Former Redmen junior inspirational on and off field
RUGBY UNION: Saturday July 7, 2012 will always be remembered as the day a barrel-chested former Redmen junior single-handedly inspired Grafton to one of their greatest victories.
Languishing in last place on the Far North Coast rugby ladder, Grafton faced defending premiers Lennox Head Trojans in front of a parochial home crowd.
No one gave them a glimmer of hope, not a snowball's chance in hell of toppling a side littered with representative players.
Enter former Western Force front-rower A.J. Whalley.
Whalley showed his intentions early. After receiving the kick-off, the rampaging prop powered his way 60m downfield, leaving defenders sprawling across the turf.
Grafton stunned the visitors with a stirring 28-18 win on the back of a Whalley double, but more importantly it was the tight forward's ability to lift the side to record an unlikely victory.
"Yeah, I do remember that day,” Whalley laughed. "It was a special day. I hadn't played for the Redmen since I left school.
"I think I only played three games since I retired in 2010 and two of those were with the Redmen against Lennox.
"My in-laws now live at Lennox so I bump into a few of those guys who played in that game and they still remind me of that day.”
A PE teacher and director of pastoral care at The Armidale School (TAS), Whalley still remains heavily involved in the 15-a-side game.
"I coach the first 15 and have recently taken on the role as director of coaching,” he said.
"The TAS rugby carnival is the biggest under-12 carnival in Australia.

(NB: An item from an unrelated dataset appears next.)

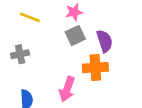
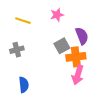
gray square: (75, 35) -> (62, 46), moved
pink arrow: (67, 89) -> (78, 75), moved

We get over fifty-odd sides and also a few Waratah and Wallaby players help out, which is fantastic.”
Whalley played 27 games for the Western Force in Super Rugby and also had a stint with French side Dax.
So how did he feel when the Force were axed from the Super Rugby competition?
"It was disappointing, it's a bit difficult to crack the AFL market. We started to make inroads in Perth and at the time they folded we had a few home-grown professional players,” he said.
"There is such a huge expat community so rugby is very strong over there. I think Western Australia has the third biggest rugby population in Australia.”
At 37 years old, Whalley is probably past his prime but amid injury concerns just his appearance at Redmen training last Tuesday could provide the right tonic for their clash with Lismore City tomorrow.